LendingCrowd
- Type: Private
- Founded: 2014; 12 years ago
- Founder: Stuart Lunn
- Headquarters: Edinburgh, Scotland, United Kingdom
- Area served: United Kingdom
- Products: Business loans
- Website: lendingcrowd.com

= LendingCrowd =

LendingCrowd is a British financial technology company that provides business loans to small and medium-sized enterprises (SMEs). The company is based in Edinburgh, Scotland and was originally founded as a peer-to-peer lending platform, enabling individual investors to earn interest by pooling their capital with other lenders and funding business loans.

LendingCrowd fully transitioned its business model in 2022 and loans to SMEs are now funded by institutional capital. In 2024, the business announced that it would close the peer-to-peer part of the business.

==History==

Founded in January 2014 and launched in October 2014, LendingCrowd is the trading name of Edinburgh Alternative Finance Ltd. The business was founded by CEO Stuart Lunn. Since October 2014, the LendingCrowd platform has delivered more than £600 million in loans to SMEs across Britain.

LendingCrowd is authorised and regulated by the Financial Conduct Authority (FCA), although the business has applied to cancel its authorisation due to its exit from the peer-to-peer industry.

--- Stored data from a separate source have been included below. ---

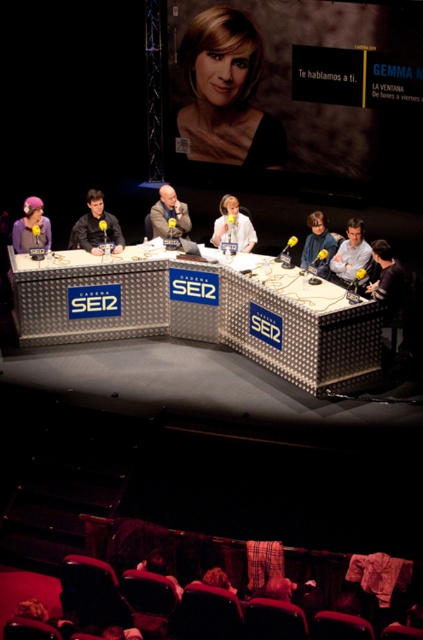 Is smooth gray jacket at center closer to the viewer compared to white matte jacket at center?

No, smooth gray jacket at center is further to the viewer.

Is point (161, 193) behind point (250, 230)?

That is False.

Image resolution: width=423 pixels, height=640 pixels. Identify the location of smooth gray jacket at center. [170, 214].

From the picture: Which of these two, matte purple wig at left or smooth gray jacket at center, stands shorter?

With less height is matte purple wig at left.

Is matte purple wig at left positioned behind smooth gray jacket at center?

That is False.

The height and width of the screenshot is (640, 423). Find the location of `matte purple wig at left`. matte purple wig at left is located at coordinates (30, 227).

Locate an element on the screen. matte purple wig at left is located at coordinates (30, 227).

Who is lower down, matte gray shirt at center or matte purple wig at left?

Positioned lower is matte gray shirt at center.

Which is in front, point (343, 253) or point (40, 205)?

Point (40, 205) is more forward.

What do you see at coordinates (351, 252) in the screenshot?
I see `matte gray shirt at center` at bounding box center [351, 252].

The width and height of the screenshot is (423, 640). I want to click on matte gray shirt at center, so click(x=351, y=252).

In November 2016, the business became one of the first peer-to-peer lenders to move from interim permissions to being fully authorised.

In February 2017, LendingCrowd became one of the first peer-to-peer business lending platforms to provide the Innovative Finance ISA. Only platforms that are fully authorised by the FCA are eligible to offer this product.

In October 2018, LendingCrowd announced the appointment of former Standard Life CEO Sir Sandy Crombie as its chairman.

Scottish Enterprise and NIBC Bank agreed in May 2019 to lend a combined £18.75 million via the LendingCrowd platform to SMEs. This was the second lending deal that LendingCrowd had agreed with Scottish Enterprise, the first being a £2.75 million commitment made in 2016. The May 2019 institutional funding deal started the transformation of the business model.

During the Covid-19 pandemic in 2020, the British Business Bank (BBB) accredited LendingCrowd to provide loans to SMEs via the Coronavirus Business Interruption Loan Scheme (CBILS).

In 2022, LendingCrowd was accredited by the BBB to support businesses through the Recovery Loan Scheme (RLS). Peer-to-peer investors were not permitted to participate in CBILS and RLS lending, so LendingCrowd pivoted its business to institutional funding. A £100 million funding line with Barclays Bank and a global investment firm was announced in February 2022.